- _Study material_
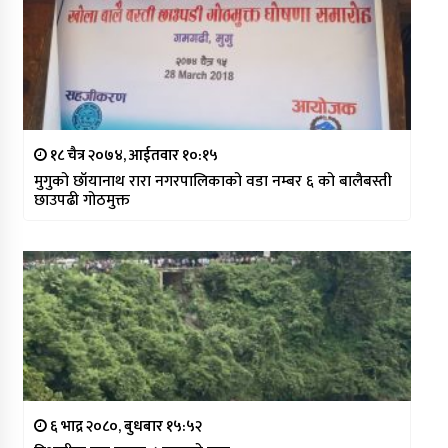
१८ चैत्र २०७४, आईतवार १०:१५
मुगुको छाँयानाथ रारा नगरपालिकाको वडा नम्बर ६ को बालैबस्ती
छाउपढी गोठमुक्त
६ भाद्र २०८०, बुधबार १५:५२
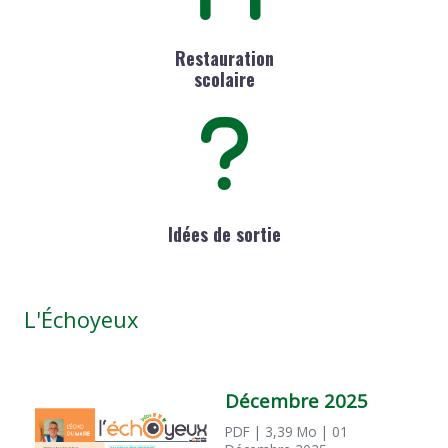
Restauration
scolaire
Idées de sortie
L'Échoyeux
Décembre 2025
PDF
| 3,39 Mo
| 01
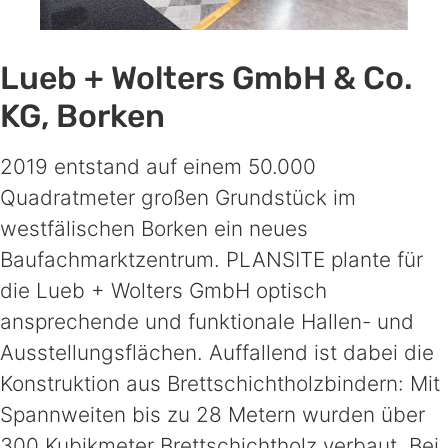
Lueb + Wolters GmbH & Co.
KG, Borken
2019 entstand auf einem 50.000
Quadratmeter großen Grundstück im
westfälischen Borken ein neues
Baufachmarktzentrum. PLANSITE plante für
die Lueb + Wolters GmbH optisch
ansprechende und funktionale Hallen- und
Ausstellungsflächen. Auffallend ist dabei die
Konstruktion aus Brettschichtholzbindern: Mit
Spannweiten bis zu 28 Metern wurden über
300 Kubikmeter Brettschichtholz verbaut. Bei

* * *

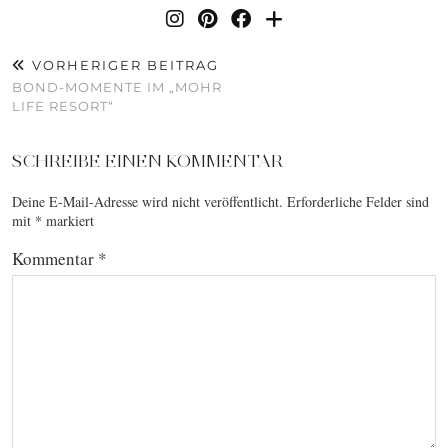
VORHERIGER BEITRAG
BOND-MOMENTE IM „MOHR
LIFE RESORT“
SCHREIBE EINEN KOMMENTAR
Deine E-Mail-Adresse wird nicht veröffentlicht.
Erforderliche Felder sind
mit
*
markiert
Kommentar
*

...

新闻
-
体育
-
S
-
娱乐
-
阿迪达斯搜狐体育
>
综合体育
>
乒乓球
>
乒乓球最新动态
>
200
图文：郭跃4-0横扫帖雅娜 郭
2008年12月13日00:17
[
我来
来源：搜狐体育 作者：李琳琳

- _The task_
Looking at the material above, count the lines containing the string "Wolters" and reply with the count alone.

- _Expected answer_
2